### Problem details
Given the listing below, write out exactly the lines starting with the line that has "Число погибших при" and going on through the line that has "Политика (509, 128)", both kept.

### Data provided

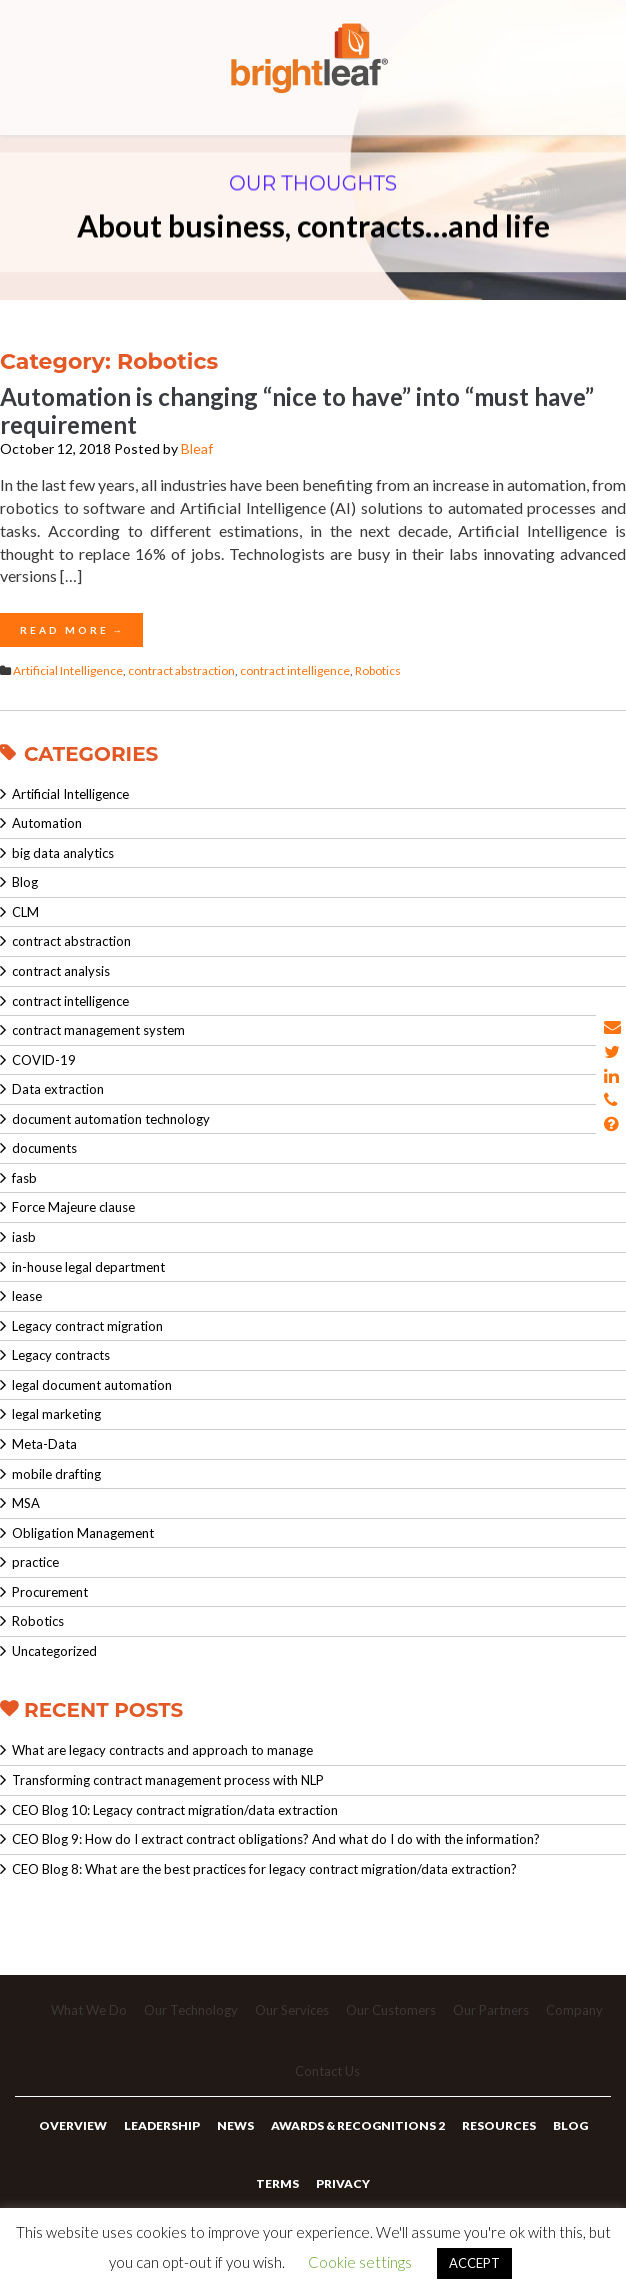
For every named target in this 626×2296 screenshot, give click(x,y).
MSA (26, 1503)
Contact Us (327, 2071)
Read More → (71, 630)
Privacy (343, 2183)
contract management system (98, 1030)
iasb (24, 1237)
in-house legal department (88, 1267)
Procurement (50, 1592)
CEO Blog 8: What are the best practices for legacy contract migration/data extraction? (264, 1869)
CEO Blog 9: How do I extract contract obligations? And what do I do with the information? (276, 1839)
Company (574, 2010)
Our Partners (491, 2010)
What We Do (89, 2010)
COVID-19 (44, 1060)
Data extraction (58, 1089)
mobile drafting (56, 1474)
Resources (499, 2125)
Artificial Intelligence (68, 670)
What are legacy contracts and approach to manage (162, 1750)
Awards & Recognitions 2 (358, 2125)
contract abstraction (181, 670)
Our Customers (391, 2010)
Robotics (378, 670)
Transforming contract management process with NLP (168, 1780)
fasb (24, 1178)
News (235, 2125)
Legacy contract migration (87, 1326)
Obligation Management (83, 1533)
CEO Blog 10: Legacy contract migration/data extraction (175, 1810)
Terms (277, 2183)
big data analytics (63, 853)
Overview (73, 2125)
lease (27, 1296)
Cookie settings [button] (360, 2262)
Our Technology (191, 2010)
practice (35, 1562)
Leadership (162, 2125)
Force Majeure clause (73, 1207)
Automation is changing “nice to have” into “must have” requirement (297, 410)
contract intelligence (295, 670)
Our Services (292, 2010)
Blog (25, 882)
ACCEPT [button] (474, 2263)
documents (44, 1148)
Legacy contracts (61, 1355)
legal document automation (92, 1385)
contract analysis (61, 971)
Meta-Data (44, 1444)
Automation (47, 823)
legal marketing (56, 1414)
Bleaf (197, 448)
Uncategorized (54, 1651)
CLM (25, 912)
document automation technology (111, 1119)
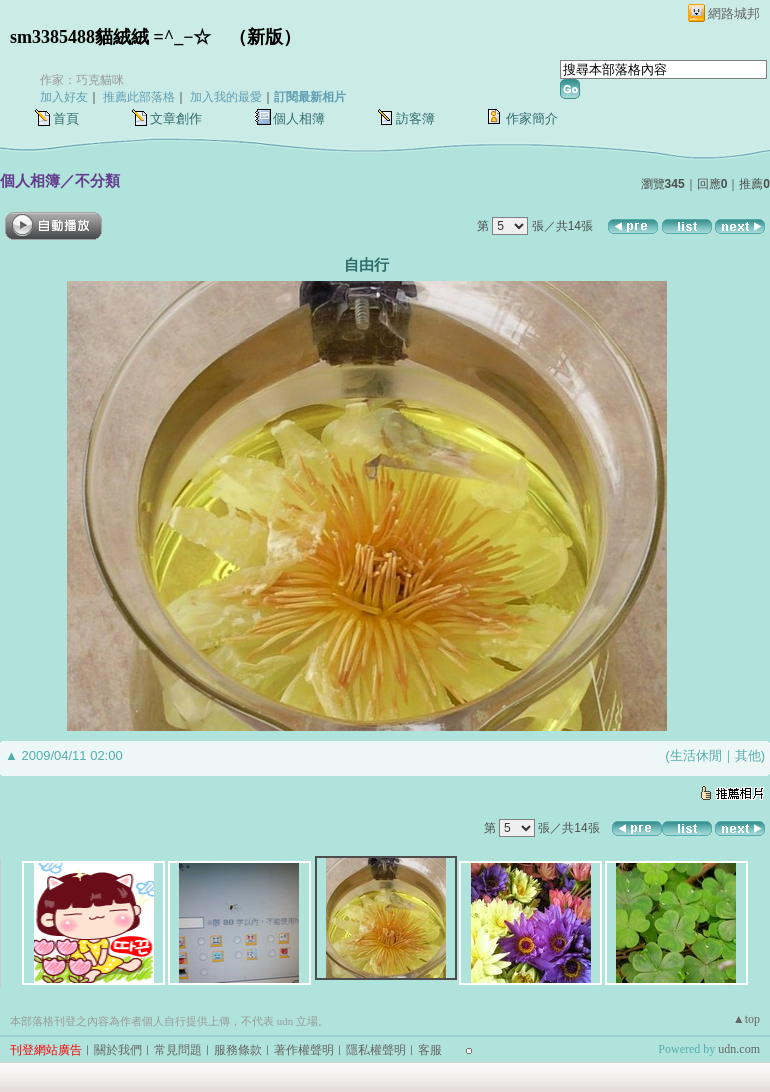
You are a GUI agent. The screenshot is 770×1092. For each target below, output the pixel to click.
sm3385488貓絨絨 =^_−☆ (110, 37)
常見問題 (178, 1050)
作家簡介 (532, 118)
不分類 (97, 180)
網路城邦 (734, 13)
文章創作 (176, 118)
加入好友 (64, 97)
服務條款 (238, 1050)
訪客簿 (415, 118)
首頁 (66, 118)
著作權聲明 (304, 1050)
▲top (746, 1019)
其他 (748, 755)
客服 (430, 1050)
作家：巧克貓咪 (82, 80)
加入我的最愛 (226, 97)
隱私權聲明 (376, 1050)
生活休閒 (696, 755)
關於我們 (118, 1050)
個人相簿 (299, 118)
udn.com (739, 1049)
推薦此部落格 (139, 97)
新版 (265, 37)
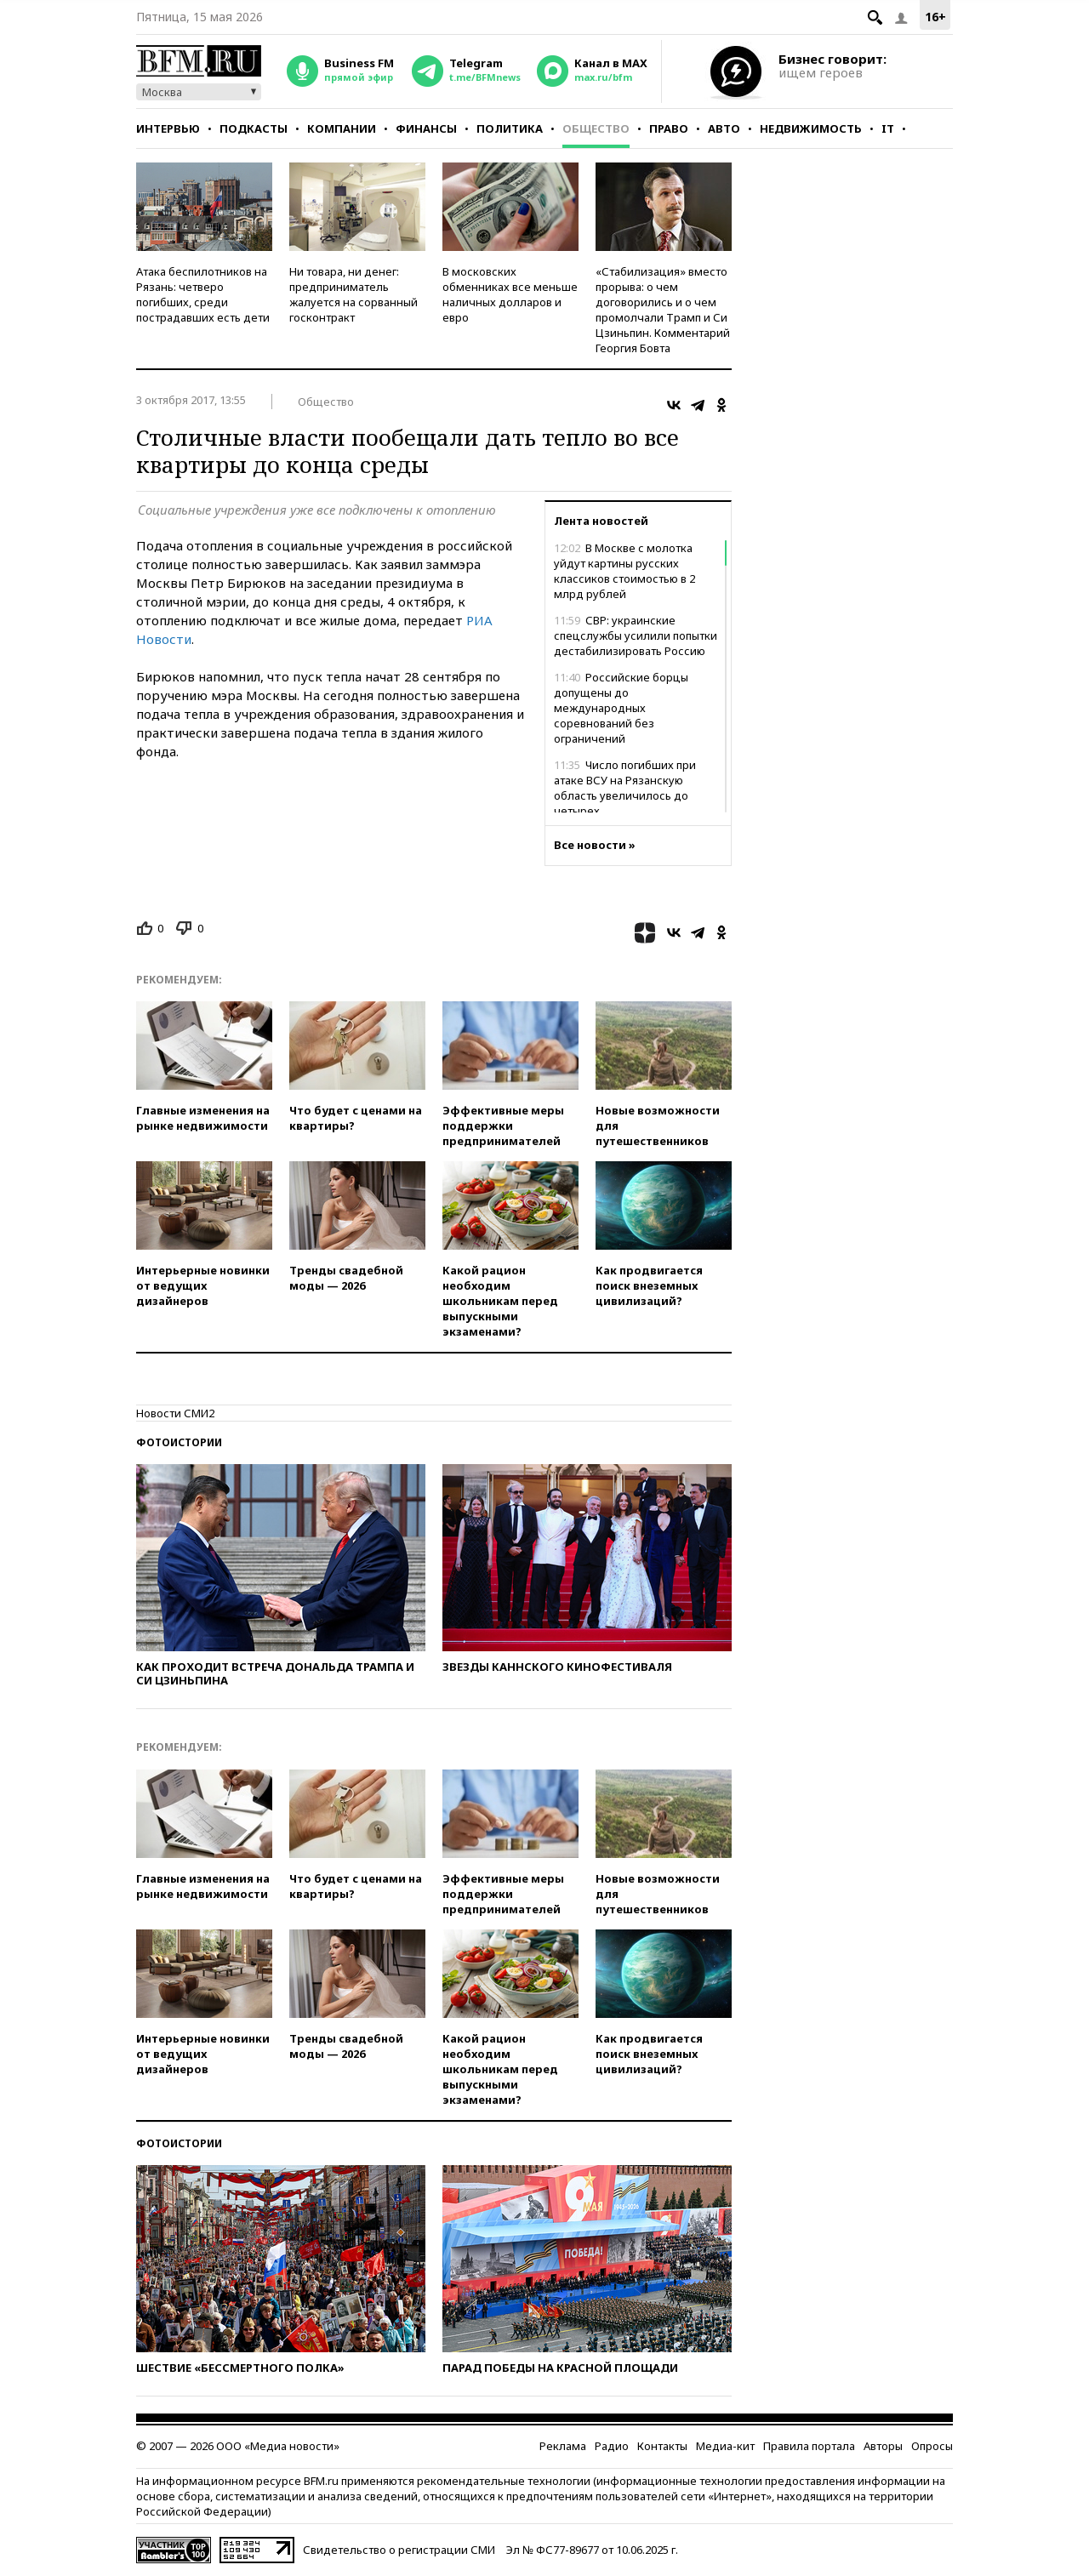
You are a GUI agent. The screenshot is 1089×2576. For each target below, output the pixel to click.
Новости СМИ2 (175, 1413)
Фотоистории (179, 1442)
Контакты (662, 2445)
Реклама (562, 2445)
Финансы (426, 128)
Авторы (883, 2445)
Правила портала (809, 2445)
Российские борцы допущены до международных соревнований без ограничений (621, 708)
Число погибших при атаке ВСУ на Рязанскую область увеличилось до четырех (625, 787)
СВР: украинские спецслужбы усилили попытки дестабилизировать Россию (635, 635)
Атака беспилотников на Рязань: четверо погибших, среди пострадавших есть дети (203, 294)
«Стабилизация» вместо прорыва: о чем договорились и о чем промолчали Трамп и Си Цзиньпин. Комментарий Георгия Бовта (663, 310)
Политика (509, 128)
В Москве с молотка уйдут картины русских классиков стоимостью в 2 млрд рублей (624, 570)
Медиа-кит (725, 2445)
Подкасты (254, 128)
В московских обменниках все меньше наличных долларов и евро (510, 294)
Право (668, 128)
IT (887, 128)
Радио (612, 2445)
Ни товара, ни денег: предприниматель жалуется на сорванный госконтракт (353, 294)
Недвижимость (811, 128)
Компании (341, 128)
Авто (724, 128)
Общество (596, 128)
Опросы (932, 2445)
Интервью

### Finished task
Число погибших при атаке ВСУ на Рязанскую область увеличилось до четырех (625, 787)
СВР: украинские спецслужбы усилили попытки дестабилизировать Россию (635, 635)
Атака беспилотников на Рязань: четверо погибших, среди пострадавших есть дети (203, 294)
«Стабилизация» вместо прорыва: о чем договорились и о чем промолчали Трамп и Си Цзиньпин. Комментарий Георгия Бовта (663, 310)
Политика (509, 128)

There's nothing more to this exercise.